Ollama Addon: Running SLMs Locally on the Same Box and Not Just Remotely

a-d-r-i-a-n-d · April 4, 2024, 10:06pm

With the recent Ollama integration into Home Assistant, I’ve been exploring its capabilities and finding it quite good. However, I believe there’s even more potential if we could run Ollama directly as an addon on the same hardware. Currently, I’m using an Asus Chromebox 3 with an Intel® Core™ i7-8550U Processor and 16GB of RAM, and running Ollama locally as an addon has been a positive experience. By leveraging small language models like tinyllama , tinydolphin , phi , etc., I’m achieving quick response times of 2-3 seconds from my Assist device, which is an esp32-s3-box integrated with the new Ollama integration.

Sir_Goodenough · April 4, 2024, 10:11pm

Perhaps voting for your own request would be a good idea. I did.

Feature Request Guidelines 📔.

SirUli · April 23, 2024, 11:49pm

I’ve just put together such an addon: GitHub - SirUli/homeassistant-ollama-addon: Provides an Home Assistant addon configuration for Ollama.

ultimatejacob27 · October 12, 2024, 5:32pm

Great addon, works for me. But I’m unsure how to enable GPU support. With HAOS, I’m not even sure the gpu has a driver. Is there a way to get this working? The readme points to the ollama website, (and maybe I’m just not piecing it together) but that seems to be a guide for a different environment.

criminosis · November 8, 2024, 1:13pm

@SirUli once your add on is running, can you change the model? The readme doesn’t give much detail for that.

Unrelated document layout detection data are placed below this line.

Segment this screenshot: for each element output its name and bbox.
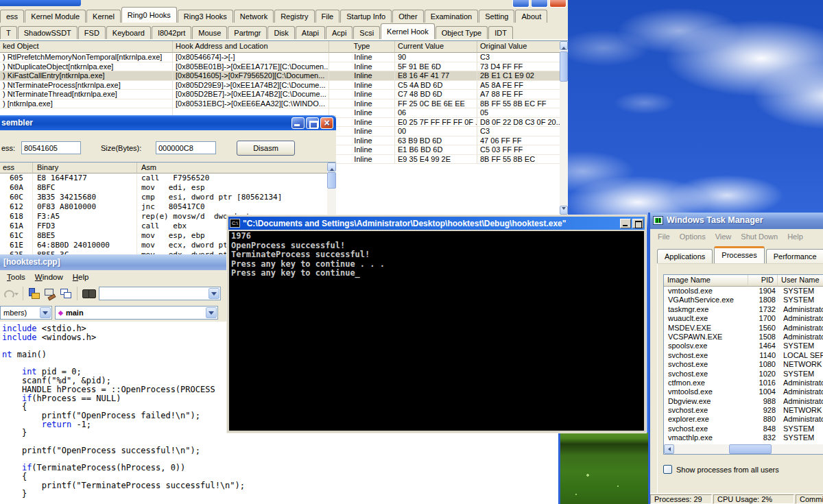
process-row[interactable]: explorer.exe880Administrator bbox=[664, 415, 823, 424]
scroll-thumb[interactable] bbox=[327, 172, 336, 189]
hook-table-row[interactable]: ) NtDuplicateObject[ntkrnlpa.exe][0x805B… bbox=[0, 62, 568, 72]
hook-table-row[interactable]: ) NtTerminateThread[ntkrnlpa.exe][0x805D… bbox=[0, 90, 568, 99]
tab-ring3-hooks[interactable]: Ring3 Hooks bbox=[178, 10, 233, 23]
column-header-current-value[interactable]: Current Value bbox=[395, 41, 477, 53]
process-row[interactable]: wuauclt.exe1700Administrator bbox=[664, 314, 823, 323]
hook-table-row[interactable]: ) NtTerminateProcess[ntkrnlpa.exe][0x805… bbox=[0, 81, 568, 91]
disassembly-row[interactable]: 605E8 164F4177call F7956520 bbox=[0, 173, 336, 183]
menu-window[interactable]: Window bbox=[30, 272, 68, 283]
chevron-down-icon[interactable] bbox=[208, 288, 219, 299]
process-row[interactable]: vmtoolsd.exe1904SYSTEM bbox=[664, 287, 823, 296]
tab-keyboard[interactable]: Keyboard bbox=[106, 26, 151, 39]
scroll-thumb[interactable] bbox=[560, 51, 568, 82]
close-icon[interactable] bbox=[549, 0, 566, 8]
process-row[interactable]: VCSPAWN.EXE1508Administrator bbox=[664, 333, 823, 341]
column-header-ess[interactable]: ess bbox=[0, 163, 33, 173]
tab-kernel-hook[interactable]: Kernel Hook bbox=[381, 23, 435, 39]
size-input[interactable] bbox=[156, 141, 216, 154]
tab-t[interactable]: T bbox=[0, 26, 17, 39]
process-row[interactable]: svchost.exe1020SYSTEM bbox=[664, 370, 823, 379]
function-combo[interactable]: ◆ main bbox=[55, 306, 218, 320]
tab-scsi[interactable]: Scsi bbox=[353, 26, 380, 39]
tab-i8042prt[interactable]: I8042prt bbox=[152, 26, 191, 39]
column-header-user-name[interactable]: User Name bbox=[778, 275, 823, 287]
tab-ring0-hooks[interactable]: Ring0 Hooks bbox=[121, 7, 177, 23]
process-row[interactable]: Dbgview.exe988Administrator bbox=[664, 397, 823, 406]
minimize-icon[interactable] bbox=[620, 219, 631, 228]
process-row[interactable]: svchost.exe928NETWORK SERVICE bbox=[664, 406, 823, 415]
tab-object-type[interactable]: Object Type bbox=[436, 26, 488, 39]
find-in-files-icon[interactable] bbox=[82, 287, 97, 300]
process-row[interactable]: svchost.exe848SYSTEM bbox=[664, 424, 823, 433]
maximize-icon[interactable] bbox=[306, 117, 319, 129]
tab-file[interactable]: File bbox=[315, 10, 340, 23]
column-header-original-value[interactable]: Original Value bbox=[477, 41, 568, 53]
windows-icon[interactable] bbox=[59, 287, 73, 300]
workspace-icon[interactable] bbox=[27, 287, 41, 300]
tab-ess[interactable]: ess bbox=[0, 10, 24, 23]
column-header-image-name[interactable]: Image Name bbox=[664, 275, 748, 287]
tab-applications[interactable]: Applications bbox=[657, 249, 713, 263]
column-header-type[interactable]: Type bbox=[329, 41, 395, 53]
tab-shadowssdt[interactable]: ShadowSSDT bbox=[18, 26, 77, 39]
scroll-down-icon[interactable] bbox=[560, 206, 568, 215]
process-row[interactable]: svchost.exe1140LOCAL SERVICE bbox=[664, 351, 823, 360]
tab-atapi[interactable]: Atapi bbox=[296, 26, 325, 39]
menu-view[interactable]: View bbox=[711, 231, 737, 242]
maximize-icon[interactable] bbox=[531, 0, 548, 8]
process-list-hscrollbar[interactable] bbox=[664, 444, 823, 454]
address-input[interactable] bbox=[21, 141, 81, 154]
tab-disk[interactable]: Disk bbox=[267, 26, 294, 39]
tab-other[interactable]: Other bbox=[392, 10, 424, 23]
tab-mouse[interactable]: Mouse bbox=[192, 26, 227, 39]
hook-table-row[interactable]: ) [ntkrnlpa.exe][0x80531EBC]->[0xEE6EAA3… bbox=[0, 99, 568, 109]
close-icon[interactable] bbox=[320, 117, 333, 129]
tab-examination[interactable]: Examination bbox=[425, 10, 479, 23]
menu-tools[interactable]: Tools bbox=[2, 272, 30, 283]
find-combo[interactable] bbox=[99, 287, 221, 300]
process-row[interactable]: ctfmon.exe1016Administrator bbox=[664, 379, 823, 387]
menu-file[interactable]: File bbox=[653, 231, 675, 242]
column-header-asm[interactable]: Asm bbox=[137, 163, 336, 173]
tab-kernel[interactable]: Kernel bbox=[86, 10, 121, 23]
column-header-binary[interactable]: Binary bbox=[33, 163, 137, 173]
tab-processes[interactable]: Processes bbox=[714, 246, 764, 263]
tab-registry[interactable]: Registry bbox=[274, 10, 314, 23]
scroll-left-icon[interactable] bbox=[664, 444, 674, 454]
process-row[interactable]: spoolsv.exe1464SYSTEM bbox=[664, 341, 823, 350]
build-icon[interactable] bbox=[43, 287, 57, 300]
chevron-down-icon[interactable] bbox=[40, 307, 51, 318]
column-header-hook-address-and-location[interactable]: Hook Address and Location bbox=[173, 41, 329, 53]
disassembly-row[interactable]: 60C3B35 34215680cmp esi, dword ptr [8056… bbox=[0, 193, 336, 202]
disassembly-row[interactable]: 60A8BFCmov edi, esp bbox=[0, 183, 336, 193]
tab-network[interactable]: Network bbox=[234, 10, 274, 23]
process-row[interactable]: VGAuthService.exe1808SYSTEM bbox=[664, 296, 823, 304]
hook-table-scrollbar[interactable] bbox=[560, 41, 568, 215]
scroll-up-icon[interactable] bbox=[327, 163, 336, 171]
tab-fsd[interactable]: FSD bbox=[78, 26, 106, 39]
scroll-up-icon[interactable] bbox=[560, 41, 568, 50]
scroll-thumb[interactable] bbox=[729, 444, 772, 454]
tab-partmgr[interactable]: Partmgr bbox=[228, 26, 267, 39]
symbol-combo[interactable]: mbers) bbox=[0, 306, 52, 320]
menu-help[interactable]: Help bbox=[783, 231, 808, 242]
maximize-icon[interactable] bbox=[632, 219, 643, 228]
tab-setting[interactable]: Setting bbox=[479, 10, 514, 23]
disassembly-row[interactable]: 6120F83 A8010000jnc 805417C0 bbox=[0, 202, 336, 212]
process-row[interactable]: vmacthlp.exe832SYSTEM bbox=[664, 433, 823, 442]
process-row[interactable]: taskmgr.exe1732Administrator bbox=[664, 305, 823, 314]
tab-performance[interactable]: Performance bbox=[766, 249, 823, 263]
process-row[interactable]: svchost.exe1080NETWORK SERVICE bbox=[664, 360, 823, 369]
menu-help[interactable]: Help bbox=[68, 272, 94, 283]
tab-startup-info[interactable]: Startup Info bbox=[340, 10, 392, 23]
menu-options[interactable]: Options bbox=[675, 231, 711, 242]
redo-icon[interactable] bbox=[2, 287, 19, 300]
menu-shut-down[interactable]: Shut Down bbox=[736, 231, 783, 242]
tab-kernel-module[interactable]: Kernel Module bbox=[25, 10, 86, 23]
tab-idt[interactable]: IDT bbox=[488, 26, 513, 39]
process-row[interactable]: vmtoolsd.exe1004Administrator bbox=[664, 387, 823, 396]
hook-table-row[interactable]: ) KiFastCallEntry[ntkrnlpa.exe][0x805416… bbox=[0, 71, 568, 81]
tab-acpi[interactable]: Acpi bbox=[326, 26, 353, 39]
process-row[interactable]: MSDEV.EXE1560Administrator bbox=[664, 324, 823, 333]
show-all-users-checkbox[interactable] bbox=[663, 465, 672, 474]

mclever · November 20, 2024, 12:18am

to me it looks like you just delete the integration and re-add to use a different model

Hedda · December 14, 2024, 5:02pm

Anyone tries this Ollama addon with the new Hailo 10H M.2 module (Hailo 10 series) AI accelerator hardware?

Generative AI Accelerator: The Efficient Hailo-10H M.2 Module
- https://hailo.ai/files/hailo-10h-m-2-et-product-brief-en/

PS: Apparently the less expensive modules in the Hailo family like the Hailo 8 series will not work unless the LLM model has specifically using thier compiler on very powerful hardware.

gutifarra · December 14, 2024, 6:27pm

Are you using these models for assist or only as a fallback?

In general I’d be interested in knowing what people have tried with local gen AI, not sure if there is somewhere it is already being discussed.